We have made improvements in the last few years, I remember one family celebration that Tristan spent the entire evening under a serving table and when anyone came near he would fend off the advances with a kick. That was before Tristan really had any meaningful communication and before his sensory system was regulated.

Now we have strategies:

  • We try and down play the holidays because the build-up to the event can cause more anxiety then needed. One year, Peter and I did not tell Tristan it was Christmas until the night before.
  • We scale back on all the family gatherings and everyone is invited to our house on Christmas day so that Tristan has all his supports.
  • Unless the kids bring up Christmas we don't really talk about it.
  • We don't have a TV, so our kids don't get all the commercials about Christmas.

In the end we try to enjoy all the rituals leading up to the holiday season like hiking and finding the perfect tree to cut down and bring home or the stringing of our outdoor lights. We create little events throughout the two months that are just as exciting and special, but have less stress involved.
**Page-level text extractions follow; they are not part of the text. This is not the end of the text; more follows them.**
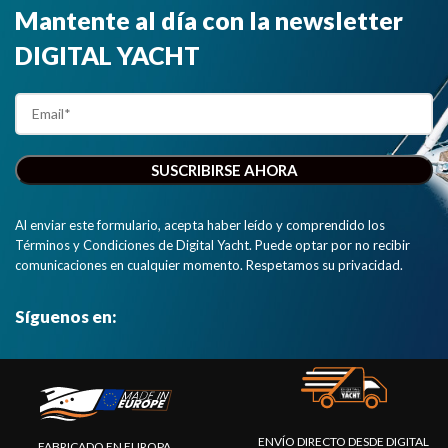
Mantente al día con la newsletter
DIGITAL YACHT
Al enviar este formulario, acepta haber leído y comprendido los
Términos y Condiciones de Digital Yacht. Puede optar por no recibir
comunicaciones en cualquier momento. Respetamos su privacidad.
Síguenos en:
ENVÍO DIRECTO DESDE DIGITAL
FABRICADO EN EUROPA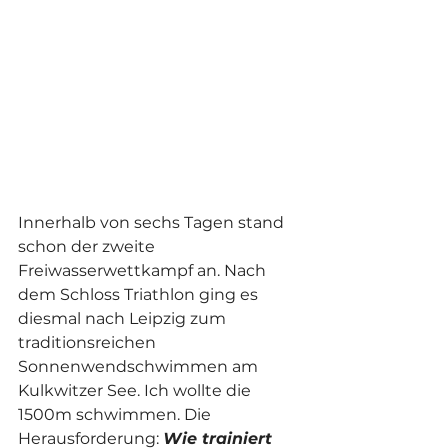
Innerhalb von sechs Tagen stand 
schon der zweite 
Freiwasserwettkampf an. Nach 
dem Schloss Triathlon ging es 
diesmal nach Leipzig zum 
traditionsreichen 
Sonnenwendschwimmen am 
Kulkwitzer See. Ich wollte die 
1500m schwimmen. Die 
Herausforderung: 
Wie trainiert 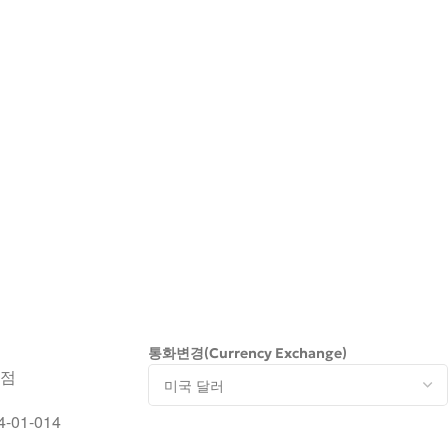
통화변경(Currency Exchange)
서점
-01-014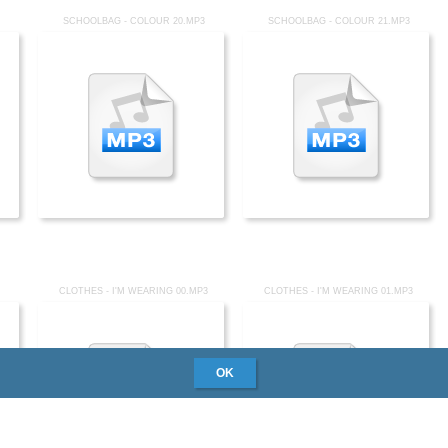
SCHOOLBAG - COLOUR 20.MP3
SCHOOLBAG - COLOUR 21.MP3
CLOTHES - I'M WEARING 00.MP3
CLOTHES - I'M WEARING 01.MP3
OK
Wednesday, September 24, 2008

You have to listen to this...

Today on the radio program The Next Frontier, Anne Barbano interviewed the New York Times bestseller author John Elder Robison that wrote Look Me In the Eye. Robison at sixteen dropped out of high school, escaped his alcoholic father and mental ill mother and traveled the country with the band Kiss and built their guitars. Barbano spent the hour long interview prying information any parent of a child with ASD (autism spectrum disorder) would find as valuable as gold, because Robison not only built fire throwing guitars and later talking toys, he himself had a difficult time communicating and socializing and grew-up with Asperger's syndrome.

During the interview Robison explained the spectrum as functional intelligence and that some people lack of functional intelligence not that they are lower functioning. Lower functioning sometimes gets defined as not as intelligent or mentally retarded. If you have ever come in contact with a individual with ASD that has a difficult time communicating (the indicator for functional level) knows that the IQ of these individuals is not factor. I have met children and adults with ASD that are non-verbal, but can write or type or even produce videos (click here to see) that are nothing less than intelligent.

The way Robison describes functional intelligence take the spotlight off whether the person lacks intelligence and on what can be done help that individual thieve in society. Robison convinces listeners that anyone can move forward to a functioning life, as he puts it "(I am) living proof of turning around your life and getting a good result." Not only is Robison a New York Times bestseller, but he also runs his own classic automobile business where he restores everything from BMWs to Rolls Royce.

Anne Barbano's interview Robison is must listen and that I have finished Robison's brother's memoir Running with Scissors (I had no idea they where brothers until this interview, what a family!), I will now go down to the book store and purchase my copy of Look Me in the Eye.